Every entry below should be repeated exactly; the pictures should not.

Start of PROVIDED ENTRIES

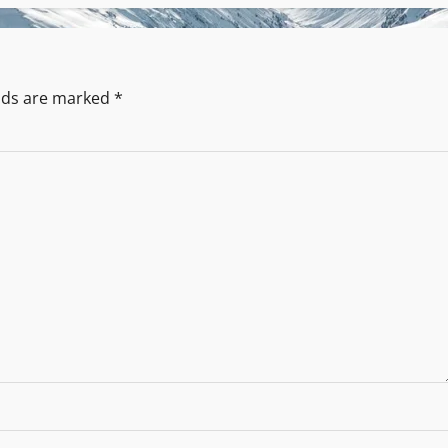
elds are marked
*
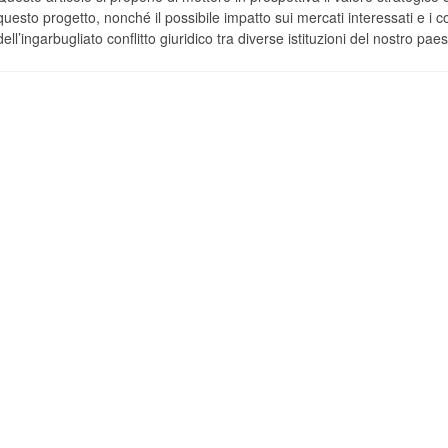
questo progetto, nonché il possibile impatto sui mercati interessati e i c
dell’ingarbugliato conflitto giuridico tra diverse istituzioni del nostro paes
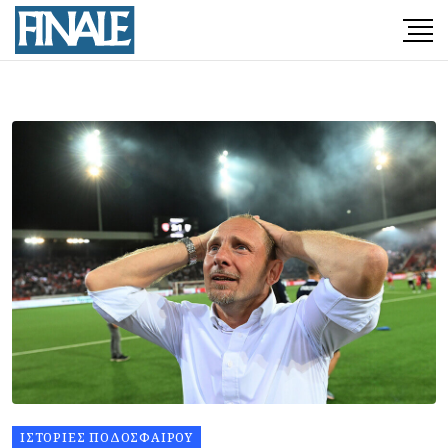
ΙΣΤΟΡΊΕΣ ΠΟΔΟΣΦΑΊΡΟΥ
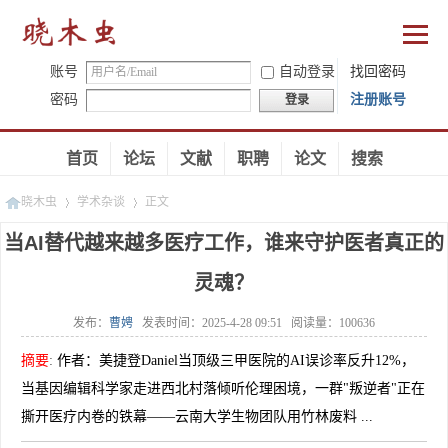
账号
自动登录
找回密码
密码
注册账号
登录
首页
论坛
文献
职聘
论文
搜索
晓木虫
学术杂谈
正文
当AI替代越来越多医疗工作，谁来守护医者真正的
灵魂？
»
»
发布：
曹娉
发表时间：
2025-4-28 09:51
阅读量：
100636
摘要
:
作者：美捷登Daniel当顶级三甲医院的AI误诊率反升12%，
当基因编辑科学家走进西北村落倾听伦理困境，一群"叛逆者"正在
撕开医疗内卷的铁幕——云南大学生物团队用竹林废料 ...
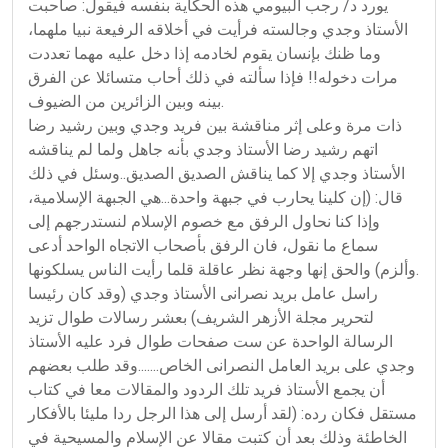
يورد د/ رجب البيومي هذه الحكاية بنفسه فيقول: صاحبت
الأستاذ وجدي وجالسته فرأيت في أخلاقه الرفيعة نبيا ملهما،
وما ظنك بإنسان يقوم لخادمه إذا دخل عليه مهما تعددت
مرات دخوله!! فإذا سألته في ذلك أحاب متسائلا عن الفرق
بينه وبين الزائرين من الضيوف.
ذات مرة وعلى إثر مناقشة بين فريد وجدي وبين رشيد رضا
اتهم رشيد رضا الأستاذ وجدي بأنه جاهل ولما لم يناقشه
الأستاذ وجدي إلا كما يناقش الصديق الصديق..وسئل في ذلك
قال: (إن كلينا يحارب في جبهة واحدة...هي الجبهة الإسلامية،
وإذا كنا نحاول الرفق مع خصوم الإسلام لنستدرجهم إلى
سماع ما نقول، فان الرفق بأصحاب الاتجاه الواحد أدعى
وألزم) والحق إنها وجهة نظر عاقلة قلما رأيت الناس يسلكونها.
راسل عامل بريد نصرانى الأستاذ وجدي (وقد كان رئيسا
لتحرير مجلة الأزهر الشريف) بعشر رسالات طوال تزيد
الرسالة الواحدة عن ست صفحات طوال فرد عليه الأستاذ
وجدي على بريد العامل النصرانى الخاص.......وقد طلب بعضهم
أن يجمع الأستاذ فريد تلك الردود والمقالات معا في كتاب
مستقل فكان رده: (لقد أرسل إلى هذا الرجل ردا مليئا بالأفكار
الخاطئة وذلك بعد أن كتبت مقالا عن الإسلام والمسيحية في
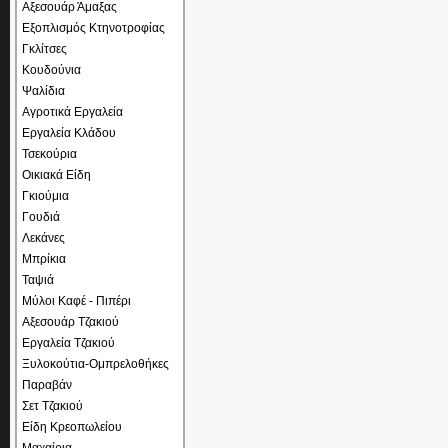
Αξεσουάρ Άμαξας
Εξοπλισμός Κτηνοτροφίας
Γκλίτσες
Κουδούνια
Ψαλίδια
Αγροτικά Εργαλεία
Εργαλεία Κλάδου
Τσεκούρια
Οικιακά Είδη
Γκιούμια
Γουδιά
Λεκάνες
Μπρίκια
Ταψιά
Μύλοι Καφέ - Πιπέρι
Αξεσουάρ Τζακιού
Εργαλεία Τζακιού
Ξυλοκούτια-Ομπρελοθήκες
Παραβάν
Σετ Τζακιού
Είδη Κρεοπωλείου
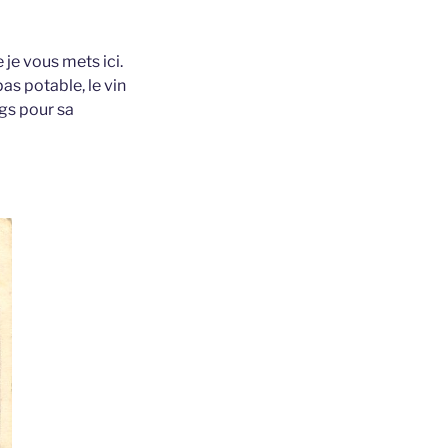
je vous mets ici.
as potable, le vin
ngs pour sa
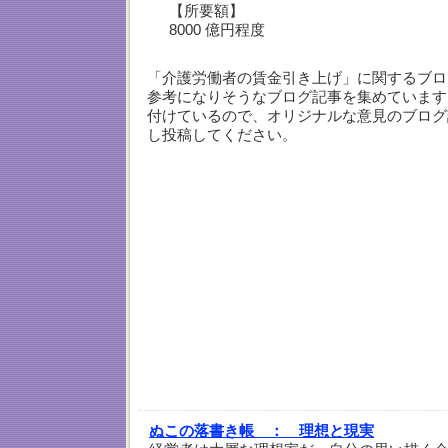
【所要額】
8000 億円程度
「介護労働者の賃金引き上げ」に関するブロ
参考になりそうなブログ記事を集めています
付けているので、オリジナルな意見のブログ
し投稿してください。
ぬこの落書き帳 ：
理想と現実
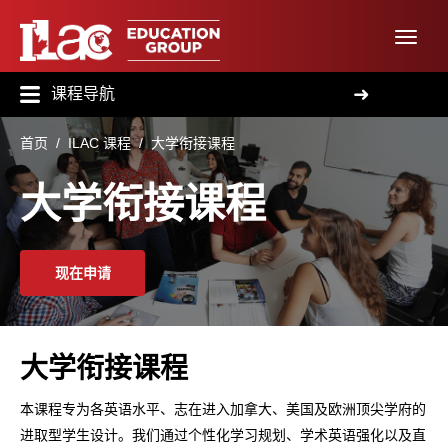
➜
课程导航
首页
/
ILAC 课程
/ 大学衔接课程
大学衔接课程
现在申请
大学衔接课程
本课程专为各英语水平、志在进入加拿大、美国及欧洲顶尖学府的
进取型学生设计。我们通过个性化学习规划、学术英语强化以及直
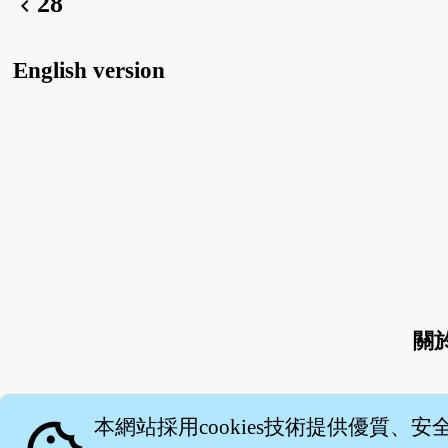
28
chevron_left
English version
關
本網站採用cookies技術提供優質、安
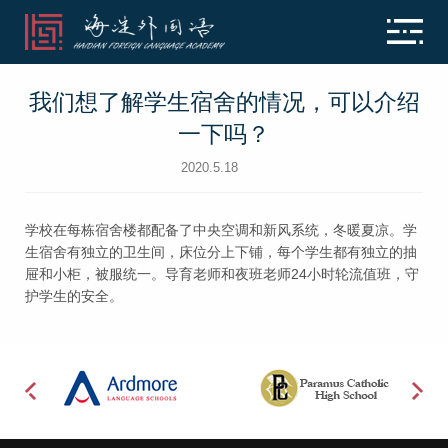
我们想了解学生宿舍的情况，可以介绍
一下吗？
2020.5.18
学校在每栋宿舍楼都配备了中央空调和新风系统，冬暖夏凉。学
生宿舍有独立的卫生间，床位分上下铺，每个学生都有独立的抽
屉和小柜，被服统一。导育老师和夜班老师24小时轮流值班，守
护学生的安全。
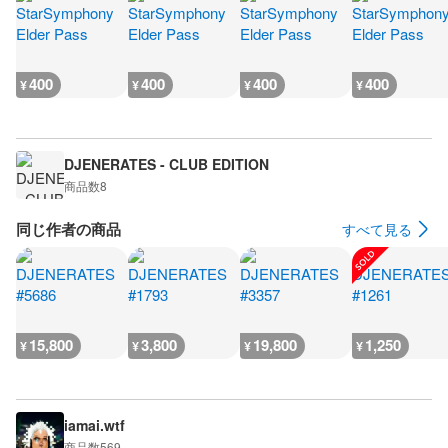
400
400
400
400
¥
¥
¥
¥
DJENERATES - CLUB EDITION
商品数
8
同じ作者の商品
すべて見る
15,800
3,800
19,800
1,250
¥
¥
¥
¥
iamai.wtf
商品数
569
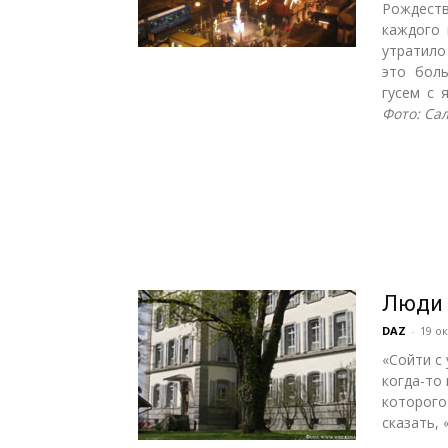
Рождест
каждого 
утратило
это боль
гусем с 
Фото: Са
Люди 
DAZ
-
19 ок
«Сойти с 
когда-то 
которого
сказать, 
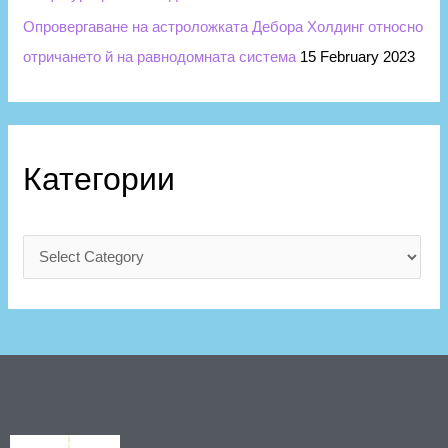
Опровергаване на астроложката Дебора Холдинг относно
отричането й на равнодомната система
15 February 2023
Категории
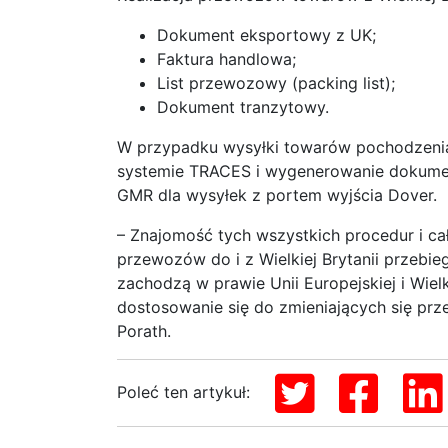
Dokument eksportowy z UK;
Faktura handlowa;
List przewozowy (packing list);
Dokument tranzytowy.
W przypadku wysyłki towarów pochodzenia 
systemie TRACES i wygenerowanie dokume
GMR dla wysyłek z portem wyjścia Dover.
– Znajomość tych wszystkich procedur i cał
przewozów do i z Wielkiej Brytanii przebie
zachodzą w prawie Unii Europejskiej i Wielk
dostosowanie się do zmieniających się prze
Porath.
Poleć ten artykuł:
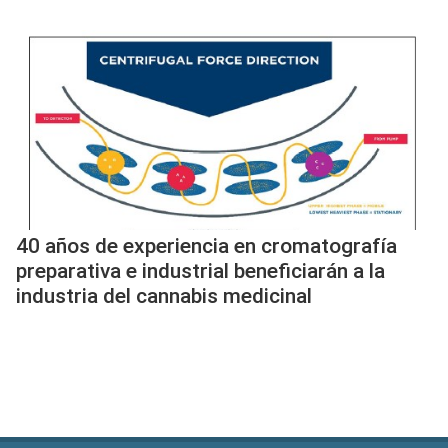
40 años de experiencia en cromatografía
preparativa e industrial beneficiarán a la
industria del cannabis medicinal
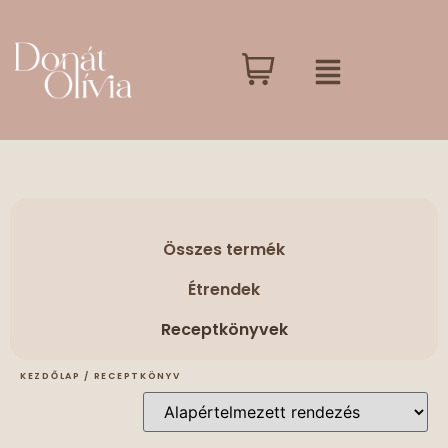
Összes termék
Étrendek
Receptkönyvek
KEZDŐLAP
/ RECEPTKÖNYV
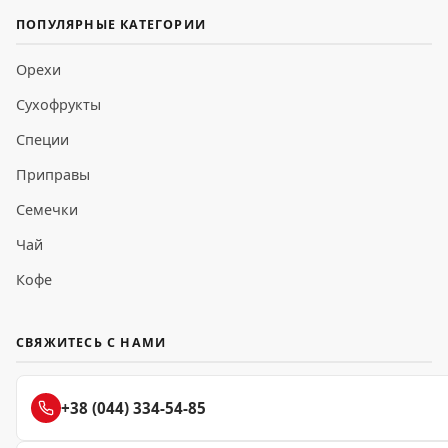
ПОПУЛЯРНЫЕ КАТЕГОРИИ
Орехи
Сухофрукты
Специи
Приправы
Семечки
Чай
Кофе
СВЯЖИТЕСЬ С НАМИ
+38 (044) 334-54-85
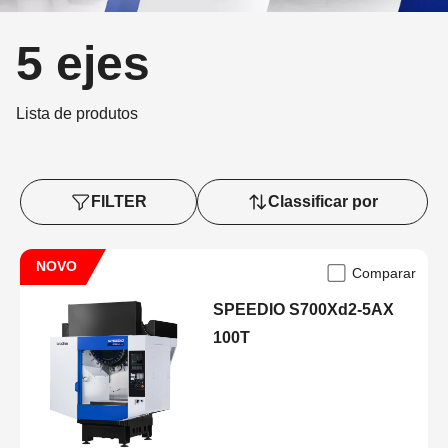
5 ejes
Lista de produtos
FILTER
Classificar por
NOVO
Comparar
SPEEDIO S700Xd2-5AX
100T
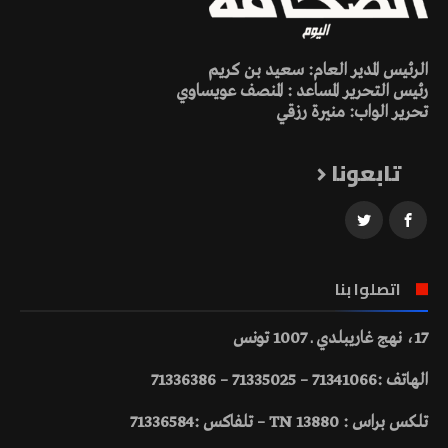
الرئيس المدير العام: سعيد بن كريم
رئيس التحرير المساعد : المنصف عويساوي
تحرير الواب: منيرة رزقي
تابعونا
اتصلوا بنا
17، نهج غاريبلدي ـ 1007 تونس
الهاتف :71341066 – 71335025 – 71336386
تلكس براس : 13880 TN – تلفاكس :71336584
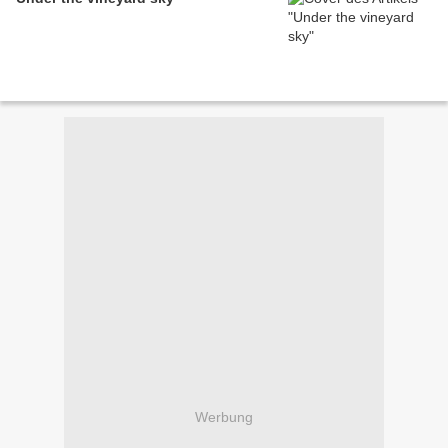
Werbung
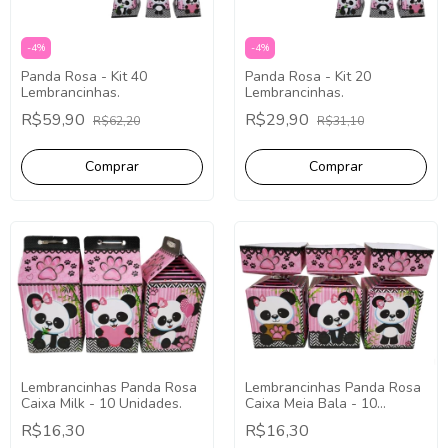
-
4
%
-
4
%
Panda Rosa - Kit 40
Panda Rosa - Kit 20
Lembrancinhas.
Lembrancinhas.
R$59,90
R$29,90
R$62,20
R$31,10
Lembrancinhas Panda Rosa
Lembrancinhas Panda Rosa
Caixa Milk - 10 Unidades.
Caixa Meia Bala - 10
Unidades.
R$16,30
R$16,30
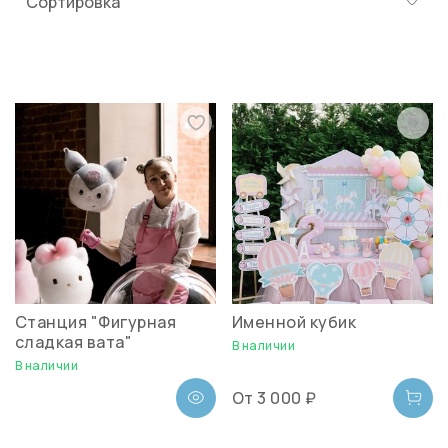
Станция "Фигурная
Именной кубик
сладкая вата"
В наличии
В наличии
От
3 000 ₽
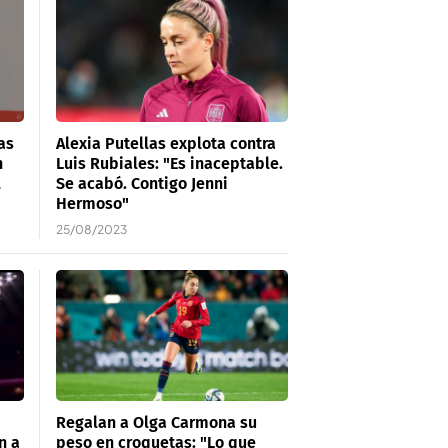
as
Alexia Putellas explota contra
n
Luis Rubiales: "Es inaceptable.
l
Se acabó. Contigo Jenni
Hermoso"
25/08/2023
Regalan a Olga Carmona su
n a
peso en croquetas: "Lo que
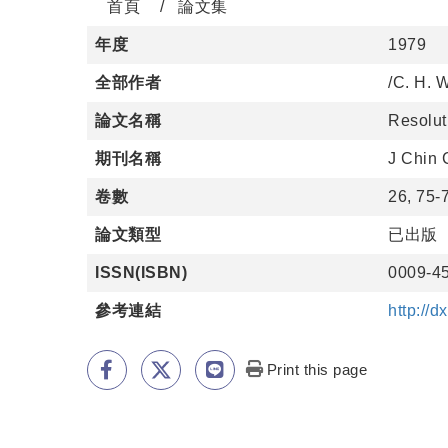
首頁
論文集
年度
1979
全部作者
/C. H. 
論文名稱
Resolut
期刊名稱
J Chin
卷數
26, 75-
論文類型
已出版
ISSN(ISBN)
0009-4
參考連結
http://
Print this page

End of PROVIDED ENTRIES

* [RESPONSE TO THIS TASK]
elds are marked
*
questo progetto, nonché il possibile impatto sui mercati interessati e i c
dell’ingarbugliato conflitto giuridico tra diverse istituzioni del nostro paes
ΙΣΤΟΡΊΕΣ ΠΟΔΟΣΦΑΊΡΟΥ
账号
自动登录
找回密码
密码
注册账号
登录
首页
论坛
文献
职聘
论文
搜索
晓木虫
学术杂谈
正文
当AI替代越来越多医疗工作，谁来守护医者真正的
灵魂？
»
»
发布：
曹娉
发表时间：
2025-4-28 09:51
阅读量：
100636
摘要
:
作者：美捷登Daniel当顶级三甲医院的AI误诊率反升12%，
当基因编辑科学家走进西北村落倾听伦理困境，一群"叛逆者"正在
撕开医疗内卷的铁幕——云南大学生物团队用竹林废料 ...
يورد د/ رجب البيومي هذه الحكاية بنفسه فيقول: صاحبت
الأستاذ وجدي وجالسته فرأيت في أخلاقه الرفيعة نبيا ملهما،
وما ظنك بإنسان يقوم لخادمه إذا دخل عليه مهما تعددت
مرات دخوله!! فإذا سألته في ذلك أحاب متسائلا عن الفرق
بينه وبين الزائرين من الضيوف.
ذات مرة وعلى إثر مناقشة بين فريد وجدي وبين رشيد رضا
اتهم رشيد رضا الأستاذ وجدي بأنه جاهل ولما لم يناقشه
الأستاذ وجدي إلا كما يناقش الصديق الصديق..وسئل في ذلك
قال: (إن كلينا يحارب في جبهة واحدة...هي الجبهة الإسلامية،
وإذا كنا نحاول الرفق مع خصوم الإسلام لنستدرجهم إلى
سماع ما نقول، فان الرفق بأصحاب الاتجاه الواحد أدعى
وألزم) والحق إنها وجهة نظر عاقلة قلما رأيت الناس يسلكونها.
راسل عامل بريد نصرانى الأستاذ وجدي (وقد كان رئيسا
لتحرير مجلة الأزهر الشريف) بعشر رسالات طوال تزيد
الرسالة الواحدة عن ست صفحات طوال فرد عليه الأستاذ
وجدي على بريد العامل النصرانى الخاص.......وقد طلب بعضهم
أن يجمع الأستاذ فريد تلك الردود والمقالات معا في كتاب
مستقل فكان رده: (لقد أرسل إلى هذا الرجل ردا مليئا بالأفكار
الخاطئة وذلك بعد أن كتبت مقالا عن الإسلام والمسيحية في
Αξεσουάρ Άμαξας
Εξοπλισμός Κτηνοτροφίας
Γκλίτσες
Κουδούνια
Ψαλίδια
Αγροτικά Εργαλεία
Εργαλεία Κλάδου
Τσεκούρια
Οικιακά Είδη
Γκιούμια
Γουδιά
Λεκάνες
Μπρίκια
Ταψιά
Μύλοι Καφέ - Πιπέρι
Αξεσουάρ Τζακιού
Εργαλεία Τζακιού
Ξυλοκούτια-Ομπρελοθήκες
Παραβάν
Σετ Τζακιού
Είδη Κρεοπωλείου
je vous mets ici.
as potable, le vin
ngs pour sa
【所要額】
8000 億円程度
「介護労働者の賃金引き上げ」に関するブロ
参考になりそうなブログ記事を集めています
付けているので、オリジナルな意見のブログ
し投稿してください。
ぬこの落書き帳 ：
理想と現実
➜
课程导航
首页
/
ILAC 课程
/ 大学衔接课程
大学衔接课程
现在申请
大学衔接课程
本课程专为各英语水平、志在进入加拿大、美国及欧洲顶尖学府的
进取型学生设计。我们通过个性化学习规划、学术英语强化以及直
28
chevron_left
English version
關
本網站採用cookies技術提供優質、安
我们想了解学生宿舍的情况，可以介绍
一下吗？
2020.5.18
学校在每栋宿舍楼都配备了中央空调和新风系统，冬暖夏凉。学
生宿舍有独立的卫生间，床位分上下铺，每个学生都有独立的抽
屉和小柜，被服统一。导育老师和夜班老师24小时轮流值班，守
护学生的安全。
400
400
400
400
¥
¥
¥
¥
DJENERATES - CLUB EDITION
商品数
8
同じ作者の商品
すべて見る
15,800
3,800
19,800
1,250
¥
¥
¥
¥
iamai.wtf
商品数
569
Рождест
каждого 
утратило
это боль
гусем с 
Фото: Са
Люди 
DAZ
-
19 ок
«Сойти с 
когда-то 
которого
сказать, 
Опровергаване на астроложката Дебора Холдинг относно
отричането й на равнодомната система
15 February 2023
Категории
Dokument eksportowy z UK;
Faktura handlowa;
List przewozowy (packing list);
Dokument tranzytowy.
W przypadku wysyłki towarów pochodzenia 
systemie TRACES i wygenerowanie dokume
GMR dla wysyłek z portem wyjścia Dover.
– Znajomość tych wszystkich procedur i cał
przewozów do i z Wielkiej Brytanii przebie
zachodzą w prawie Unii Europejskiej i Wielk
dostosowanie się do zmieniających się prze
Porath.
Poleć ten artykuł:
40 años de experiencia en cromatografía
preparativa e industrial beneficiarán a la
industria del cannabis medicinal
Összes termék
Étrendek
Receptkönyvek
KEZDŐLAP
/ RECEPTKÖNYV
ПОПУЛЯРНЫЕ КАТЕГОРИИ
Орехи
Сухофрукты
Специи
Приправы
Семечки
Чай
Кофе
СВЯЖИТЕСЬ С НАМИ
+38 (044) 334-54-85
5 ejes
Lista de produtos
FILTER
Classificar por
NOVO
Comparar
SPEEDIO S700Xd2-5AX
100T
الرئيس المدير العام: سعيد بن كريم
رئيس التحرير المساعد : المنصف عويساوي
تحرير الواب: منيرة رزقي
تابعونا
اتصلوا بنا
17، نهج غاريبلدي ـ 1007 تونس
الهاتف :71341066 – 71335025 – 71336386
تلكس براس : 13880 TN – تلفاكس :71336584
Werbung
-
4
%
-
4
%
Panda Rosa - Kit 40
Panda Rosa - Kit 20
Lembrancinhas.
Lembrancinhas.
R$59,90
R$29,90
R$62,20
R$31,10
Lembrancinhas Panda Rosa
Lembrancinhas Panda Rosa
Caixa Milk - 10 Unidades.
Caixa Meia Bala - 10
Unidades.
R$16,30
R$16,30
Станция "Фигурная
Именной кубик
сладкая вата"
В наличии
В наличии
От
3 000 ₽
as
Alexia Putellas explota contra
n
Luis Rubiales: "Es inaceptable.
l
Se acabó. Contigo Jenni
Hermoso"
25/08/2023
Regalan a Olga Carmona su
n a
peso en croquetas: "Lo que
首頁
論文集
年度
1979
全部作者
/C. H. 
論文名稱
Resolut
期刊名稱
J Chin
卷數
26, 75-
論文類型
已出版
ISSN(ISBN)
0009-4
參考連結
http://
Print this page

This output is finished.